Adapun kemungkinan kesalahan yang kami dapatkan yaitu pada saat
pengeringan tanaman, sehingga tanaman masih terkandung kadar air yang banyak,
dan pada proses pengawetan yang tidak sesuai sehingga tanaman mudah
ditumbuhi oleh jamur.
BAB V
KESIMPULAN
5.1 Kesimpulan
Dari pkl kali ini dapat disimpulkan :
1. Fitokimia atau kimia tumbuhan mempelajari anekas ragam senyawa
organik yang dibentuk dan ditimbun oleh tumbuhan yaitu mengenai
struktur kimianya, biosintesisnya, perubahan serta metabolismenya,
penyebaran secara alamiah serta fungsi biologinya.
2. Salah satu jenis tanaman yang dapat diolah sebagai bahan pengobatan
yaitu kunyit, kunyit dikenal sebagai obat herbal yang memiliki kandungan
anti inflamasi untuk mengatasi rasa sakit yang terkait dengan nyeri sendi.

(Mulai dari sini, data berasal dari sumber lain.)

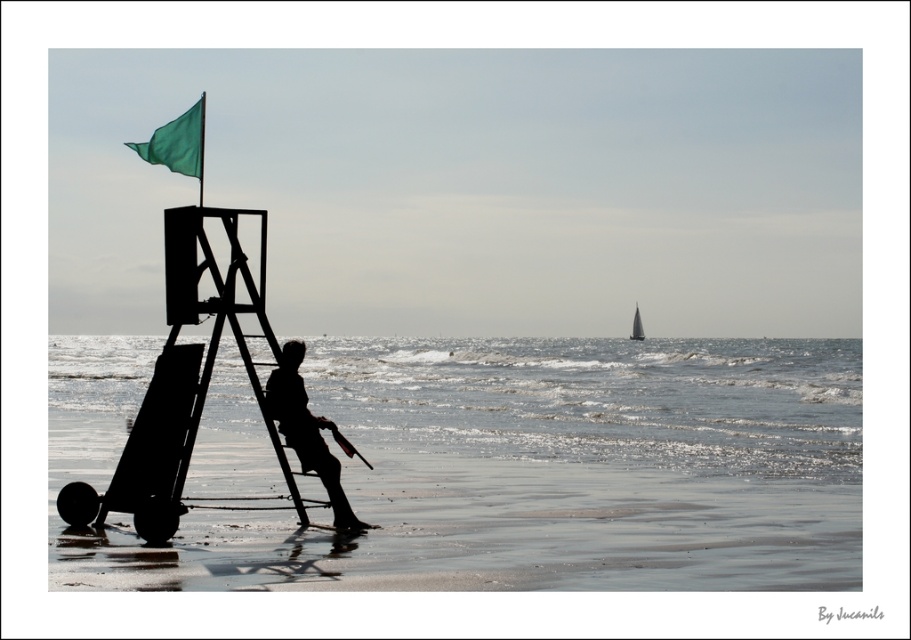 You are standing at the beach and see the silhouette wood person at center. If you want to walk directly towards them, which direction should you head?

The silhouette wood person at center is located at point coordinates, so you should walk towards the center of the image to reach them.

You are a photographer trying to capture the silhouette of the wood person and the green flag in the same frame. Given that the silhouette wood person at center is narrower than the green fabric flag at upper left, which object would appear wider in your photo?

The green fabric flag at upper left would appear wider in the photo since it has a greater width compared to the silhouette wood person at center.

You are a swimmer who wants to reach the silhouette wood person at center from the clear water at center. Given that you can swim at 1.5 meters per second, how long will it take you to reach them?

The distance between the clear water at center and the silhouette wood person at center is 49.07 meters. At a swimming speed of 1.5 meters per second, it would take approximately 32.7 seconds to reach them. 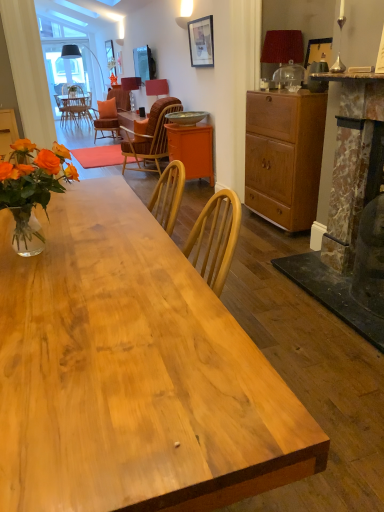 The width and height of the screenshot is (384, 512). What are the coordinates of `orange matte cabinet at center, arranged as the second cabinetry when viewed from the right` in the screenshot? It's located at (192, 149).

Locate an element on the screen. The height and width of the screenshot is (512, 384). marble fireplace at right is located at coordinates (347, 76).

Identify the location of matte wood cabinet at right, which is the second cabinetry from left to right. (284, 156).

Describe the element at coordinates (150, 137) in the screenshot. This screenshot has height=512, width=384. I see `yellow wood chair at center` at that location.

Measure the distance between yellow wood chair at center and camera.

The depth of yellow wood chair at center is 4.82 meters.

Locate an element on the screen. Image resolution: width=384 pixels, height=512 pixels. natural wood desk at center is located at coordinates (132, 373).

Consider the image. Are natural wood desk at center and matte orange lampshade at center, which is the 3th lamp in front-to-back order, located far from each other?

Yes, natural wood desk at center and matte orange lampshade at center, which is the 3th lamp in front-to-back order, are located far from each other.

Can you confirm if natural wood desk at center is smaller than matte orange lampshade at center, acting as the first lamp starting from the top?

No.

How different are the orientations of natural wood desk at center and matte orange lampshade at center, the 3th lamp from the bottom, in degrees?

The facing directions of natural wood desk at center and matte orange lampshade at center, the 3th lamp from the bottom, are 91.8 degrees apart.

Which object is thinner, natural wood desk at center or matte orange lampshade at center, marked as the first lamp in a left-to-right arrangement?

matte orange lampshade at center, marked as the first lamp in a left-to-right arrangement, is thinner.

Measure the distance from matte black picture frame at upper center to matte wood cabinet at right, which is the second cabinetry from back to front.

5.03 feet.

Does matte black picture frame at upper center have a lesser height compared to matte wood cabinet at right, acting as the first cabinetry starting from the right?

Correct, matte black picture frame at upper center is not as tall as matte wood cabinet at right, acting as the first cabinetry starting from the right.

Is matte black picture frame at upper center smaller than matte wood cabinet at right, which is the second cabinetry from back to front?

Correct, matte black picture frame at upper center occupies less space than matte wood cabinet at right, which is the second cabinetry from back to front.

From the image's perspective, is matte black picture frame at upper center located above matte wood cabinet at right, marked as the 1th cabinetry in a front-to-back arrangement?

Yes, from the image's perspective, matte black picture frame at upper center is over matte wood cabinet at right, marked as the 1th cabinetry in a front-to-back arrangement.

This screenshot has width=384, height=512. I want to click on desk in front of the matte orange lampshade at upper center, which is the 2th lamp from bottom to top, so click(132, 373).

From their relative heights in the image, would you say natural wood desk at center is taller or shorter than matte orange lampshade at upper center, the 2th lamp positioned from the left?

Considering their sizes, natural wood desk at center has more height than matte orange lampshade at upper center, the 2th lamp positioned from the left.

Is natural wood desk at center aimed at matte orange lampshade at upper center, which is the second lamp in top-to-bottom order?

Yes, natural wood desk at center is aimed at matte orange lampshade at upper center, which is the second lamp in top-to-bottom order.

From the image's perspective, is natural wood desk at center on top of matte orange lampshade at upper center, arranged as the 2th lamp when viewed from the right?

No.

In terms of height, does matte orange lampshade at upper center, which is the second lamp in top-to-bottom order, look taller or shorter compared to metallic bowl at center?

matte orange lampshade at upper center, which is the second lamp in top-to-bottom order, is taller than metallic bowl at center.

Consider the image. Is matte orange lampshade at upper center, arranged as the 2th lamp when viewed from the right, outside of metallic bowl at center?

matte orange lampshade at upper center, arranged as the 2th lamp when viewed from the right, is positioned outside metallic bowl at center.

From a real-world perspective, is matte orange lampshade at upper center, which is the second lamp in top-to-bottom order, positioned over metallic bowl at center based on gravity?

Indeed, from a real-world perspective, matte orange lampshade at upper center, which is the second lamp in top-to-bottom order, stands above metallic bowl at center.

Which object is thinner, matte orange lampshade at upper center, which is the 2th lamp in front-to-back order, or metallic bowl at center?

With smaller width is matte orange lampshade at upper center, which is the 2th lamp in front-to-back order.

Starting from the matte black picture frame at upper center, which lamp is the 1st one to the left? Please provide its 2D coordinates.

[(156, 90)]

How different are the orientations of matte black picture frame at upper center and matte orange lampshade at upper center, arranged as the 2th lamp when viewed from the right, in degrees?

0.964 degrees.

Between matte black picture frame at upper center and matte orange lampshade at upper center, the 2th lamp positioned from the left, which one has larger width?

matte orange lampshade at upper center, the 2th lamp positioned from the left, is wider.

Considering the sizes of matte black picture frame at upper center and matte orange lampshade at upper center, which is the 2th lamp from bottom to top, in the image, is matte black picture frame at upper center taller or shorter than matte orange lampshade at upper center, which is the 2th lamp from bottom to top,?

matte black picture frame at upper center is shorter than matte orange lampshade at upper center, which is the 2th lamp from bottom to top.

Measure the distance from marble fireplace at right to natural wood desk at center.

1.85 meters.

Considering the sizes of objects marble fireplace at right and natural wood desk at center in the image provided, who is thinner, marble fireplace at right or natural wood desk at center?

marble fireplace at right.

From the image's perspective, is marble fireplace at right on top of natural wood desk at center?

Yes, from the image's perspective, marble fireplace at right is above natural wood desk at center.

Consider the image. From a real-world perspective, who is located higher, marble fireplace at right or natural wood desk at center?

From a 3D spatial view, marble fireplace at right is above.

From the picture: From the image's perspective, is yellow wood chair at center located above or below red fabric lampshade at upper right, which is the 1th lamp in right-to-left order?

Clearly, from the image's perspective, yellow wood chair at center is below red fabric lampshade at upper right, which is the 1th lamp in right-to-left order.

Does yellow wood chair at center lie in front of red fabric lampshade at upper right, which is counted as the 1th lamp, starting from the bottom?

No.

Would you say yellow wood chair at center is a long distance from red fabric lampshade at upper right, the first lamp in the front-to-back sequence?

That's right, there is a large distance between yellow wood chair at center and red fabric lampshade at upper right, the first lamp in the front-to-back sequence.

Does point (140, 170) lie behind point (277, 40)?

Yes, point (140, 170) is farther from viewer.

This screenshot has height=512, width=384. In order to click on the 2nd lamp to the left when counting from the natural wood desk at center in this screenshot , I will do `click(131, 83)`.

The image size is (384, 512). Identify the location of cabinetry that is in front of the matte black picture frame at upper center. (284, 156).

From the image, which object appears to be farther from matte black picture frame at upper center, yellow wood chair at center or matte orange lampshade at upper center, which is the 2th lamp in front-to-back order?

matte orange lampshade at upper center, which is the 2th lamp in front-to-back order.

Looking at the image, which one is located further to matte black picture frame at upper center, matte wood cabinet at right, acting as the first cabinetry starting from the right, or matte orange lampshade at center, the 3th lamp from the bottom?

3. Tanaman yang dapat dijadikan simplisia yaitu sambiloto, meniran,
rimpang jahe, jambu biji, rimpang kunyit, rimpang temulawak, daun sereh,
bunga cengkeh, dll. Proses pemanenan dan preparasi simplisia merupakan
proses yang dapat memenuhi mutu simplisia dalam berbagai artian, yaitu
komposisi senyawa kandungan, kontaminsi dan stabilitas bahan.
5.2 Saran
5.2.1 Saran untuk jurusan
Diharapkan pihak jurusan dapat meningkatkan fasilitas-fasilitas yang ada
pada laboratorium.
5.2.2 Saran untuk asisten
Kami mengharapkan agar kiranya dapat terjadi kerja sama yang lebih baik
lagi antar asisten dan praktikan saat berada di dalam laboratorium maupun
diluar laboratorium. Sebab kerja sama yang baik akan lebih mempermudah
proses penyaluran pengetahuan dar asisten kepada praktikan.